→ **Brief**
Would you copy out only the lines from the one with "باللغة الإنجليزية فقط)" to the end of the records, exactly as they stand?

→ **Material for this task**

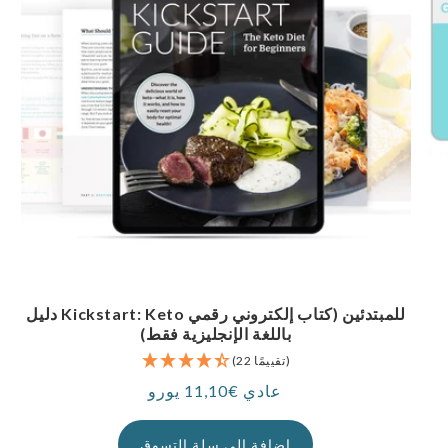
دليل Kickstart: Keto للمبتدئين (كتاب إلكتروني رقمي
باللغة الإنجليزية فقط)
(22 تقييمًا)
عادي €11,10 يورو
سعر
إضافة إلى سلة التسوق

→ **Task answer**
باللغة الإنجليزية فقط)
(22 تقييمًا)
عادي €11,10 يورو
سعر
إضافة إلى سلة التسوق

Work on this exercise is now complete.